古典随筆(こてんずいひつ)
最終更新:2026/4/14
平安時代から江戸時代にかけて書かれた、個人の感想や体験、考察などを自由に記述した散文の一形式。
別名・同義語 随筆文芸随筆
ポイント
日記や評論とは異なり、特定のテーマや形式に縛られず、作者の個性や感性が強く表れるのが特徴である。文学史上の重要なジャンル。
定義と特徴
古典随筆は、平安時代に成立した『枕草子』や『方丈』に代表されるように、作者の個人的な体験、感想、考察、知識などを自由に記述した散文である。日記に近い形式をとることもあるが、日記が日々の出来事を記録するのに対し、随筆は特定のテーマや目的を持たず、作者の心象や思考を自由に展開する点が異なる。また、評論のように主張を明確にするのではなく、作者の主観的な視点や感性が重視される。
歴史的変遷
平安時代には、貴族を中心に『枕草子』や『方丈』といった傑作が生まれた。鎌倉時代には、仏教的な思想の影響を受けた随筆が登場し、室町時代には、能や茶道などの文化と結びついた随筆が発展した。
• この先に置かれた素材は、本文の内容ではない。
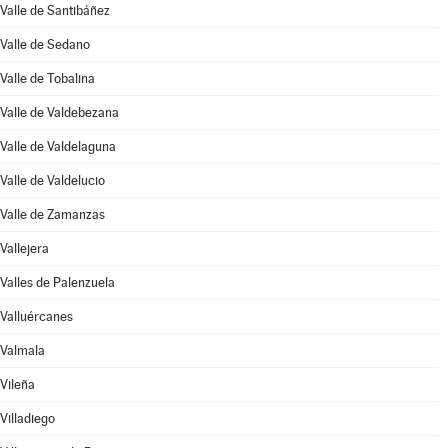
Valle de Santibáñez
Valle de Sedano
Valle de Tobalina
Valle de Valdebezana
Valle de Valdelaguna
Valle de Valdelucio
Valle de Zamanzas
Vallejera
Valles de Palenzuela
Valluércanes
Valmala
Vileña
Villadiego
江戸時代には、松尾芭蕉の『奥の細道』に代表されるように、紀行文としての随筆が盛んになり、また、徂徠学の影響を受けた論理的な随筆も現れた。
代表的な作品と作者
- 枕草子:清少納言
- 方丈:兼好法師
- 徒然草:吉田兼好
- 奥の細道:松尾芭蕉
- 春夜謾稿:井原西鶴
後世への影響
古典随筆は、近代の随筆やエッセイに大きな影響を与えた。作者の個性を尊重し、自由な表現を追求する姿勢は、現代の文学においても受け継がれている。また、古典随筆は、当時の社会や文化、思想を知るための貴重な資料としても価値が高い。